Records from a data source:
___

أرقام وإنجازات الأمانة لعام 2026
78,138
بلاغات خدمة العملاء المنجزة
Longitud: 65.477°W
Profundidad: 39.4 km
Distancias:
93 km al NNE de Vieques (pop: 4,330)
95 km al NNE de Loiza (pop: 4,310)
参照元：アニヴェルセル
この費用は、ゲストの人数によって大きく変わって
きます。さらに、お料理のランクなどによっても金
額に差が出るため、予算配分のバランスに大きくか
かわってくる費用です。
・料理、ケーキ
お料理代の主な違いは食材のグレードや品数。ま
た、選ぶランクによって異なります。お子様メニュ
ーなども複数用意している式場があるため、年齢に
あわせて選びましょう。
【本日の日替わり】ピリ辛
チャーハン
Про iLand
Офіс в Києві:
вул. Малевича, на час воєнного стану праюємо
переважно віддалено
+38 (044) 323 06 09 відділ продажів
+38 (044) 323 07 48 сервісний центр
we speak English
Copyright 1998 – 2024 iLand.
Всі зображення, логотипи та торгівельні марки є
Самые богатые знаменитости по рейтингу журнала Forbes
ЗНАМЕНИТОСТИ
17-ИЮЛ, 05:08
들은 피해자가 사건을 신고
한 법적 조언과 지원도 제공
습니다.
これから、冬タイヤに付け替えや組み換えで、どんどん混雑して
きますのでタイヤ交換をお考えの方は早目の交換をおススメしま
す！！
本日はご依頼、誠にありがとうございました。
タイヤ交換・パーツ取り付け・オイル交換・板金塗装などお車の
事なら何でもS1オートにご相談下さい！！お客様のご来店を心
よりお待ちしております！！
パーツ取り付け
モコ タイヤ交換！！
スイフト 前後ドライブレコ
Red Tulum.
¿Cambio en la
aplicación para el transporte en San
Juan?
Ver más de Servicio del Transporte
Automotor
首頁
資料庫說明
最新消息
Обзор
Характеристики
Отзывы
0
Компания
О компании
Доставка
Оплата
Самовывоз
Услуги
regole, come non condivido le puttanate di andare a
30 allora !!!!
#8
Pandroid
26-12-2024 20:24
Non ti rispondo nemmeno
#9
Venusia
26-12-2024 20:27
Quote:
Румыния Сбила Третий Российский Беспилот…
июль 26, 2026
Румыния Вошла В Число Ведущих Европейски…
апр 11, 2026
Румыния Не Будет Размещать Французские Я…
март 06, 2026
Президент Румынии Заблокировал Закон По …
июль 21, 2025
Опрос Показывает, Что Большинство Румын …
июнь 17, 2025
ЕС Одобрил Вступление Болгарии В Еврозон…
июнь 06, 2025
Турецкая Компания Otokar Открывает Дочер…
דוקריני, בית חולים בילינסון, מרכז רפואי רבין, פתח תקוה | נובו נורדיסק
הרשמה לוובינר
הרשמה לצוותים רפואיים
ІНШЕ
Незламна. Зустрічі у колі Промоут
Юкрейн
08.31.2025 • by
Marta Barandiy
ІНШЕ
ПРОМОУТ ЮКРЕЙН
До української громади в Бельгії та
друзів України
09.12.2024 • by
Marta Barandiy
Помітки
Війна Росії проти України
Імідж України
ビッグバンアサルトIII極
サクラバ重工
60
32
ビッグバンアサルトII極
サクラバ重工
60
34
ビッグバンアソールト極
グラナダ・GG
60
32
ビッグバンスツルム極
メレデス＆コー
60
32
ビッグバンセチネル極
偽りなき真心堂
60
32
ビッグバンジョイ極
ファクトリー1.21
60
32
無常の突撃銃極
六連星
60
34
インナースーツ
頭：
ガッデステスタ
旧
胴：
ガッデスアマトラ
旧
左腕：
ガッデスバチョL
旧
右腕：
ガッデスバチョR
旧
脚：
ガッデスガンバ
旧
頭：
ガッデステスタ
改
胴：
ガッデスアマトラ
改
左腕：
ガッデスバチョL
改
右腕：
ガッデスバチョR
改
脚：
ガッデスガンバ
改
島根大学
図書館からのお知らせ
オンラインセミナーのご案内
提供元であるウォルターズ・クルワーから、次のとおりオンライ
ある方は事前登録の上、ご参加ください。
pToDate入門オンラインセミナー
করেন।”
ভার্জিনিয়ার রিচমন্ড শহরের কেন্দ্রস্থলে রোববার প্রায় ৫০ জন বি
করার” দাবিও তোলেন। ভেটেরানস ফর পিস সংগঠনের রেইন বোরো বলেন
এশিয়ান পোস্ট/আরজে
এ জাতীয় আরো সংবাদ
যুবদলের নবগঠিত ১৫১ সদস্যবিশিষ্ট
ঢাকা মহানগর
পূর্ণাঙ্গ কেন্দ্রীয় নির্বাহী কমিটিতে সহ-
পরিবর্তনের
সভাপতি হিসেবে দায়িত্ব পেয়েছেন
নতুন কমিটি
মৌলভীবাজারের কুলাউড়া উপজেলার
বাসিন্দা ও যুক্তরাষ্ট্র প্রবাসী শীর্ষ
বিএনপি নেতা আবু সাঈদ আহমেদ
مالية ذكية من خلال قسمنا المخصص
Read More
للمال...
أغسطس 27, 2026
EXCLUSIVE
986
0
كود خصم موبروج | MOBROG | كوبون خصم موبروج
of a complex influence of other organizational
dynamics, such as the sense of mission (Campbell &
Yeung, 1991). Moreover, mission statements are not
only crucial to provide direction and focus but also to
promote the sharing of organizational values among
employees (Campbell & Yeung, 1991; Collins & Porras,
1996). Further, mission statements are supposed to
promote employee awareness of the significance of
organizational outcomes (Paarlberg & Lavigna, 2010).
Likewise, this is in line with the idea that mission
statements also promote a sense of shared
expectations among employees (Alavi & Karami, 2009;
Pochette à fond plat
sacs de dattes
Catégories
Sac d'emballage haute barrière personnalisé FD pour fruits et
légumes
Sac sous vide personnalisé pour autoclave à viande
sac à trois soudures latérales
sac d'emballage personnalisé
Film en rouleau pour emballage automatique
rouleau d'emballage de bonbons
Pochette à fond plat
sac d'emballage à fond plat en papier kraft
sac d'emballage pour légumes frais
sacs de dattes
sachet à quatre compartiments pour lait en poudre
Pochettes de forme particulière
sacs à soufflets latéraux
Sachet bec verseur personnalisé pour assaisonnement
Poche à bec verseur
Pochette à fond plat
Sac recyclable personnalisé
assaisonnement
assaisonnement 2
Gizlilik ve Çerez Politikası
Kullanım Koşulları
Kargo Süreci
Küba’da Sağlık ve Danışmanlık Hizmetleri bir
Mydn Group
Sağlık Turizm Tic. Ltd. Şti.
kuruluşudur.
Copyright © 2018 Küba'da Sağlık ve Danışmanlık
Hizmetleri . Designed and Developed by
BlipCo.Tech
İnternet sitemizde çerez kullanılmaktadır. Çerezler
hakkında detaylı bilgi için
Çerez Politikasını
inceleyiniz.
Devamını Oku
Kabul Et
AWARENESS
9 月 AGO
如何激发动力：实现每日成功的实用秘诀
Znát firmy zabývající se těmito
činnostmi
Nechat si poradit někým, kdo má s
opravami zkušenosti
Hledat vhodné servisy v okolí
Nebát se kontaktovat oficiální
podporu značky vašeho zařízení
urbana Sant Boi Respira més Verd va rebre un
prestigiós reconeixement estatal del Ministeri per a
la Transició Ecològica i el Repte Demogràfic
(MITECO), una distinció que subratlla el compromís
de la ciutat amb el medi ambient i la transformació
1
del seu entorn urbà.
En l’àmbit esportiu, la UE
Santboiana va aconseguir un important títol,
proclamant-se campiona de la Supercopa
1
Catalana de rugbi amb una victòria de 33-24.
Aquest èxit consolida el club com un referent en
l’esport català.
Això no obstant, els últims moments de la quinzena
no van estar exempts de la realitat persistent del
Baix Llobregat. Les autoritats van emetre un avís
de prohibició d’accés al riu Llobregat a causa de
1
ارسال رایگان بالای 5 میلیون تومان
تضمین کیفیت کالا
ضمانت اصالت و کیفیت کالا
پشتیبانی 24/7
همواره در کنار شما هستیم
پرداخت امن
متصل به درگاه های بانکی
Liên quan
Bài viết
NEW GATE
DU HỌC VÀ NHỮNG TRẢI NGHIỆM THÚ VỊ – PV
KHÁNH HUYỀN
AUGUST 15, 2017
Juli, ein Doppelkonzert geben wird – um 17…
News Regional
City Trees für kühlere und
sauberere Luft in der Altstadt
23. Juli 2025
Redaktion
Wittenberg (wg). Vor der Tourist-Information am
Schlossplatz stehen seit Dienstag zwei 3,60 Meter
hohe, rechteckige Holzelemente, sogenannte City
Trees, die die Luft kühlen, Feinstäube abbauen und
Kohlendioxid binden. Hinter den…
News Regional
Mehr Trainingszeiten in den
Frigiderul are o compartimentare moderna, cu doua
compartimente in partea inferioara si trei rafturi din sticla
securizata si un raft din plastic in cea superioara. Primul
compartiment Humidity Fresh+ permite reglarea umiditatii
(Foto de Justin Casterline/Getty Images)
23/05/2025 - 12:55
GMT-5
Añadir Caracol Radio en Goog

___

- **Work order**: Using only the entries above, output the line with "переважно віддалено", the line with "Війна Росії проти України", and all lines between them, exactly as they stand.

- **Result**:
переважно віддалено
+38 (044) 323 06 09 відділ продажів
+38 (044) 323 07 48 сервісний центр
we speak English
Copyright 1998 – 2024 iLand.
Всі зображення, логотипи та торгівельні марки є
Самые богатые знаменитости по рейтингу журнала Forbes
ЗНАМЕНИТОСТИ
17-ИЮЛ, 05:08
들은 피해자가 사건을 신고
한 법적 조언과 지원도 제공
습니다.
これから、冬タイヤに付け替えや組み換えで、どんどん混雑して
きますのでタイヤ交換をお考えの方は早目の交換をおススメしま
す！！
本日はご依頼、誠にありがとうございました。
タイヤ交換・パーツ取り付け・オイル交換・板金塗装などお車の
事なら何でもS1オートにご相談下さい！！お客様のご来店を心
よりお待ちしております！！
パーツ取り付け
モコ タイヤ交換！！
スイフト 前後ドライブレコ
Red Tulum.
¿Cambio en la
aplicación para el transporte en San
Juan?
Ver más de Servicio del Transporte
Automotor
首頁
資料庫說明
最新消息
Обзор
Характеристики
Отзывы
0
Компания
О компании
Доставка
Оплата
Самовывоз
Услуги
regole, come non condivido le puttanate di andare a
30 allora !!!!
#8
Pandroid
26-12-2024 20:24
Non ti rispondo nemmeno
#9
Venusia
26-12-2024 20:27
Quote:
Румыния Сбила Третий Российский Беспилот…
июль 26, 2026
Румыния Вошла В Число Ведущих Европейски…
апр 11, 2026
Румыния Не Будет Размещать Французские Я…
март 06, 2026
Президент Румынии Заблокировал Закон По …
июль 21, 2025
Опрос Показывает, Что Большинство Румын …
июнь 17, 2025
ЕС Одобрил Вступление Болгарии В Еврозон…
июнь 06, 2025
Турецкая Компания Otokar Открывает Дочер…
דוקריני, בית חולים בילינסון, מרכז רפואי רבין, פתח תקוה | נובו נורדיסק
הרשמה לוובינר
הרשמה לצוותים רפואיים
ІНШЕ
Незламна. Зустрічі у колі Промоут
Юкрейн
08.31.2025 • by
Marta Barandiy
ІНШЕ
ПРОМОУТ ЮКРЕЙН
До української громади в Бельгії та
друзів України
09.12.2024 • by
Marta Barandiy
Помітки
Війна Росії проти України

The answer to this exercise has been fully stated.